Extracted page text data

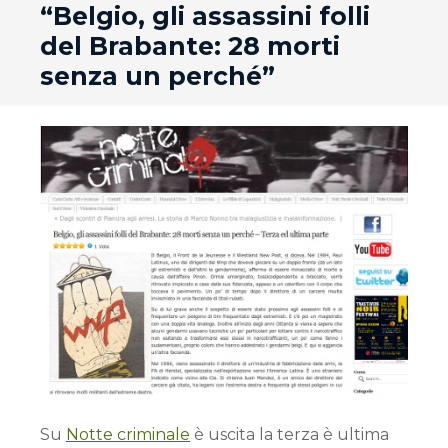
“Belgio, gli assassini folli
del Brabante: 28 morti
senza un perché”
Su
Notte criminale
è uscita la terza è ultima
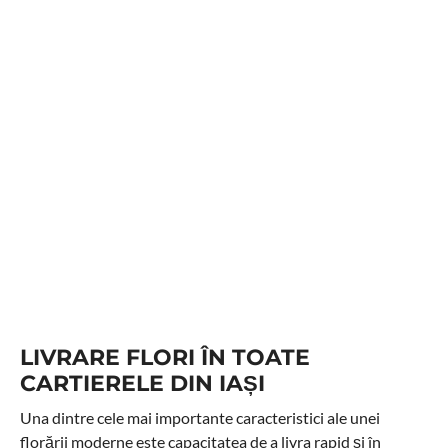
LIVRARE FLORI ÎN TOATE
CARTIERELE DIN IAȘI
Una dintre cele mai importante caracteristici ale unei
florării moderne este capacitatea de a livra rapid și în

**EXERCISE DETAILS**:
Repeat, word for word and with no pictures, only the lines running from the beginning of the data to the line that contains "Una dintre cele".

**REPLY TO THE TASK**:
“Belgio, gli assassini folli
del Brabante: 28 morti
senza un perché”
Su
Notte criminale
è uscita la terza è ultima
LIVRARE FLORI ÎN TOATE
CARTIERELE DIN IAȘI
Una dintre cele mai importante caracteristici ale unei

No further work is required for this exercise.